If you encounter a burning sensation, it may be caused by one of many possible health conditions including nerve damage, injury, or infection. If you cannot determine an apparent cause for your burning pain, it is in your best interest to seek medical attention as soon as possible.
- Herpes simplex—the HSV-1 and HSV-2 viruses may produce oral or genital lesions that can seep fluid and generate a burning sensation. In addition to sores, herpes simplex may also present with fever, body aches, fatigue, headache, or swollen lymph nodes.
- Sciatica—if the sciatic nerve, which travels from the lower leg to the feet, is compressed, then you may feel a burning sensation anywhere in this area. Sciatica can also produce sharp pain, “pins and needles,” numbness or weakness. If you lose control of your bladder or bowel, visit an emergency room immediately.
- Rosacea—this episodic, chronic skin condition has cycles of fading and reappearance. In addition to a burning pain, rosacea symptoms may include facial redness, flushing, red bumps, skin dryness and sensitivity.
- Peripheral vascular disease—this disorder involves the narrowing of blood vessels outside of the heart and brain. This may be related to atherosclerosis or blood vessel spasms. Symptoms may include burning pain and fatigue in the legs that worsen with exertion.

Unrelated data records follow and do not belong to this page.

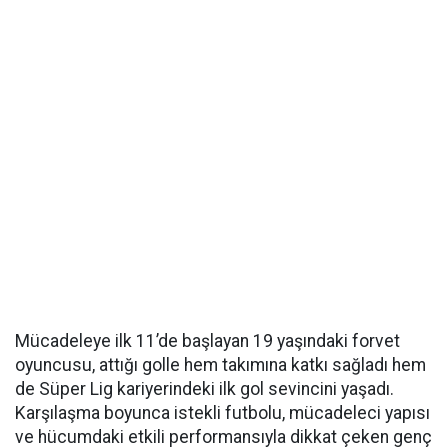
Mücadeleye ilk 11’de başlayan 19 yaşındaki forvet
oyuncusu, attığı golle hem takımına katkı sağladı hem
de Süper Lig kariyerindeki ilk gol sevincini yaşadı.
Karşılaşma boyunca istekli futbolu, mücadeleci yapısı
ve hücumdaki etkili performansıyla dikkat çeken genç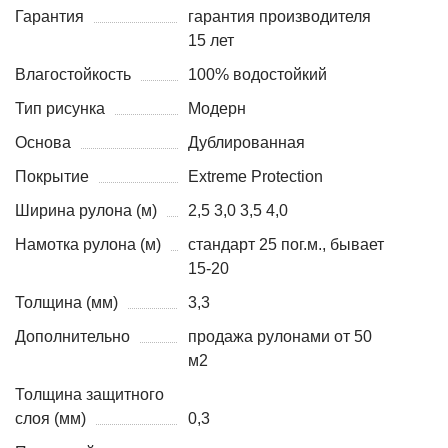
Гарантия
гарантия производителя
15 лет
Влагостойкость
100% водостойкий
Тип рисунка
Модерн
Основа
Дублированная
Покрытие
Extreme Protection
Ширина рулона (м)
2,5 3,0 3,5 4,0
Намотка рулона (м)
стандарт 25 пог.м., бывает
15-20
Толщина (мм)
3,3
Дополнительно
продажа рулонами от 50
м2
Толщина защитного
слоя (мм)
0,3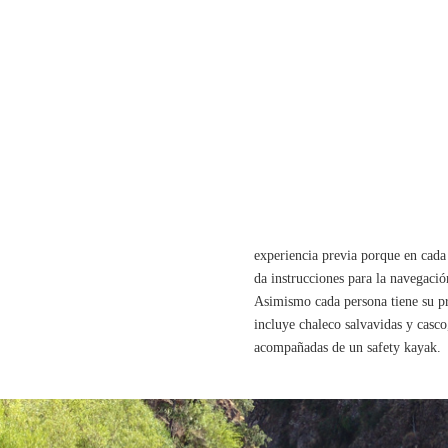
DATOS DE
Para disfrutar de un rafting clase I
experiencia previa porque en cad
da instrucciones para la navegaci
Asimismo cada persona tiene su p
incluye chaleco salvavidas y casco,
acompañadas de un safety kayak.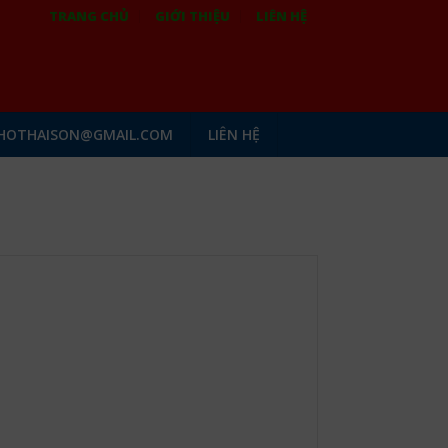
TRANG CHỦ
GIỚI THIỆU
LIÊN HỆ
HOTHAISON@GMAIL.COM
LIÊN HỆ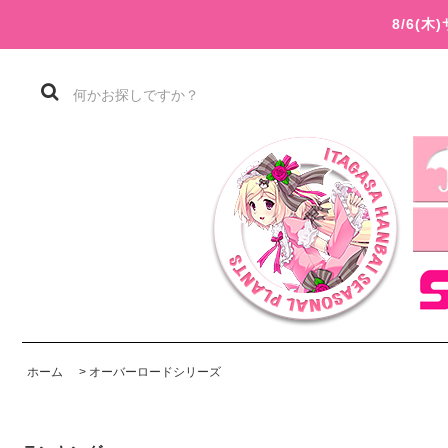
8/6(
ホーム
>
オーバーロードシリーズ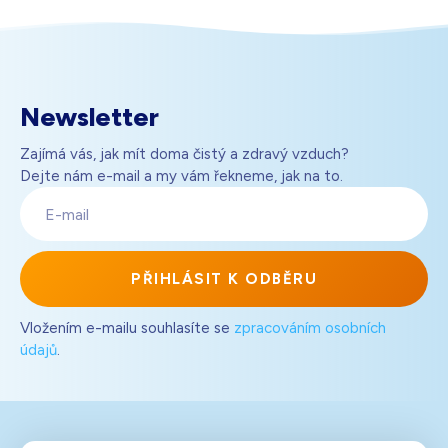
Newsletter
Zajímá vás, jak mít doma čistý a zdravý vzduch?
Dejte nám e-mail a my vám řekneme, jak na to.
E-
mail
PŘIHLÁSIT K ODBĚRU
Vložením e-mailu souhlasíte se
zpracováním osobních
údajů
.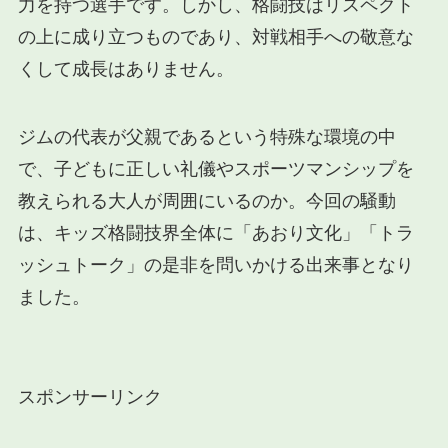
力を持つ選手です。しかし、格闘技はリスペクト
の上に成り立つものであり、対戦相手への敬意な
くして成長はありません。
ジムの代表が父親であるという特殊な環境の中
で、子どもに正しい礼儀やスポーツマンシップを
教えられる大人が周囲にいるのか。今回の騒動
は、キッズ格闘技界全体に「あおり文化」「トラ
ッシュトーク」の是非を問いかける出来事となり
ました。
スポンサーリンク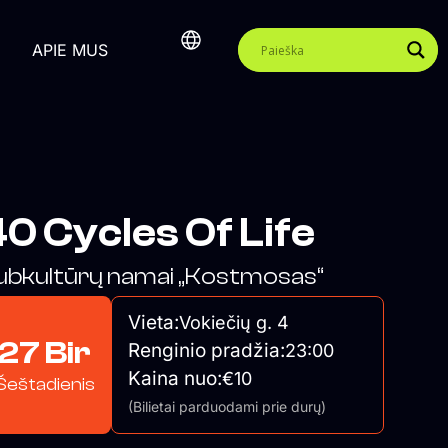
APIE MUS
0 Cycles Of Life
ubkultūrų namai „Kostmosas“
Vieta:
Vokiečių g. 4
27 Bir
Renginio pradžia:
23:00
Kaina nuo:
€10
Šeštadienis
(Bilietai parduodami prie durų)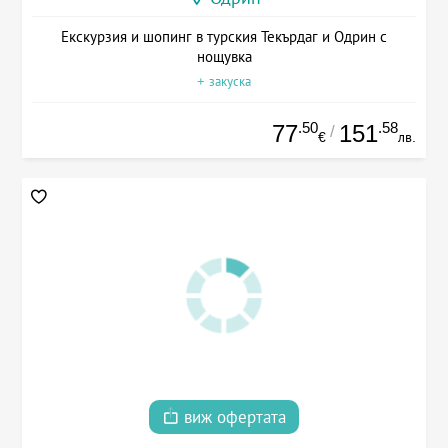
Екскурзия и шопинг в турския Текърдаг и Одрин с
нощувка
+ закуска
.50
.58
77
151
/
€
лв.
виж офертата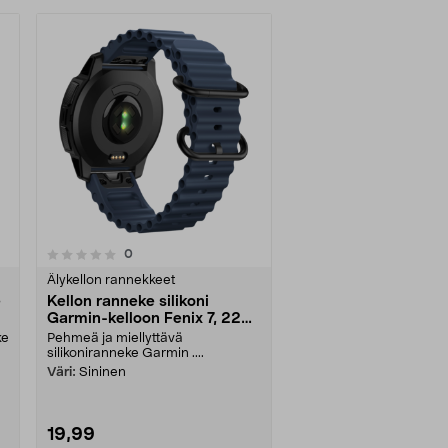
arvostelut
0
Älykellon rannekkeet
e
Kellon ranneke silikoni
Garmin-kelloon Fenix 7, 22
mm Quick release
ke
Pehmeä ja miellyttävä
silikoniranneke Garmin ....
Väri:
Sininen
19,99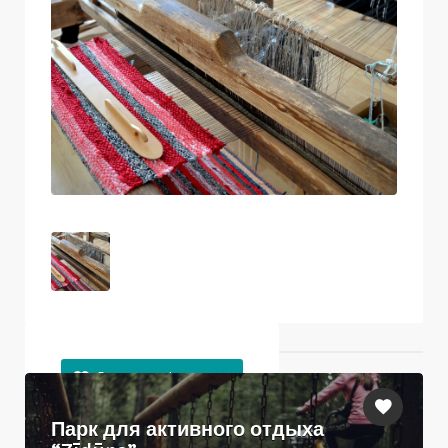
Ближайшие объекты
Парк для активного отдыха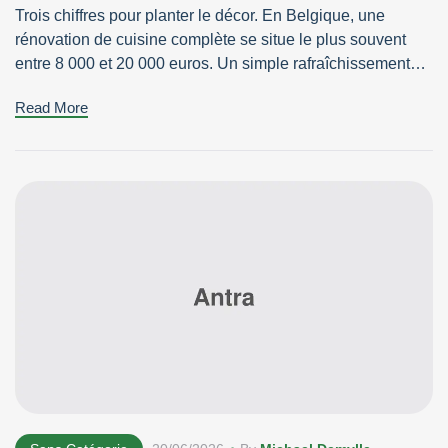
Trois chiffres pour planter le décor. En Belgique, une
rénovation de cuisine complète se situe le plus souvent
entre 8 000 et 20 000 euros. Un simple rafraîchissement
démarre autour de 3 000 à 5 000 euros. Et une cuisine sur
Read More
mesure haut de gamme dépasse facilement 25 000 euros.
Voilà l’ordre de grandeur. Reste […]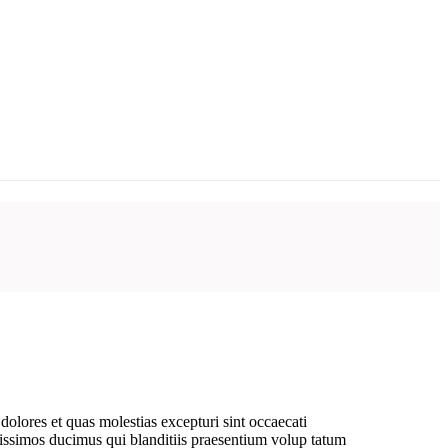
dolores et quas molestias excepturi sint occaecati
gnissimos ducimus qui blanditiis praesentium volup tatum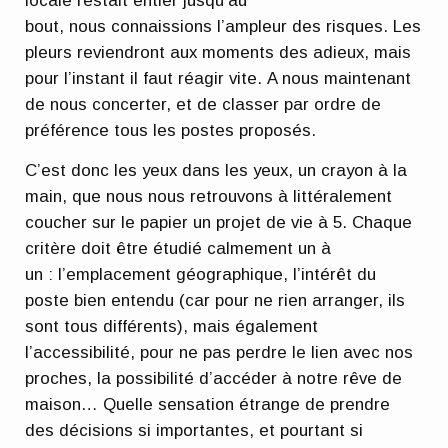
locale restait entier jusqu’au
bout, nous connaissions l’ampleur des risques. Les
pleurs reviendront aux moments des adieux, mais
pour l’instant il faut réagir vite. A nous maintenant
de nous concerter, et de classer par ordre de
préférence tous les postes proposés.
C’est donc les yeux dans les yeux, un crayon à la
main, que nous nous retrouvons à littéralement
coucher sur le papier un projet de vie à 5. Chaque
critère doit être étudié calmement un à
un : l’emplacement géographique, l’intérêt du
poste bien entendu (car pour ne rien arranger, ils
sont tous différents), mais également
l’accessibilité, pour ne pas perdre le lien avec nos
proches, la possibilité d’accéder à notre rêve de
maison… Quelle sensation étrange de prendre
des décisions si importantes, et pourtant si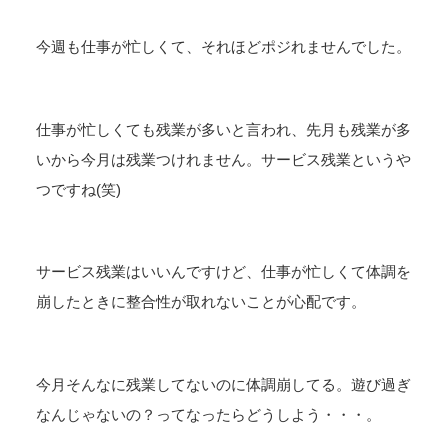
今週も仕事が忙しくて、それほどポジれませんでした。
仕事が忙しくても残業が多いと言われ、先月も残業が多
いから今月は残業つけれません。サービス残業というや
つですね(笑)
サービス残業はいいんですけど、仕事が忙しくて体調を
崩したときに整合性が取れないことが心配です。
今月そんなに残業してないのに体調崩してる。遊び過ぎ
なんじゃないの？ってなったらどうしよう・・・。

- Carpal tunnel syndrome—a repetitive stress injury, carpal tunnel syndrome is the result of pinching the median nerve which travels through the wrist. Symptoms may include pain, numbness or tingling in the thumb and first three fingers. Rest usually provides symptom relief.
- Shingles—this infection is caused by the varicella-zoster virus, which also causes the chickenpox. Shingles usually appears as a painful rash with blisters that is usually found on one side of the torso. This condition is usually treated with antiviral drugs.
- Cervical spondylosis—this condition is the result of degeneration of vertebral bones and discs in the neck. It may produce chronic neck pain and stiffness.
- Multiple sclerosis—MS is an autoimmune disorder in which the immune system attacks the outer lining of nerve cells. Symptoms include vision problems, burning pain, weakness, fatigue, numbness, and cognitive issues.
- Frostbite—exposure to cold can damage bodily tissue. This can cause numbness, burning sensation, blackened skin, or blisters.
- Venomous bite—if you have been bitten by a poisonous insect or animal, then you may experience a burning pain near the bite. Other symptoms include inflammation, heat, and itching. If symptoms worsen or fail to improve, seek medical attention.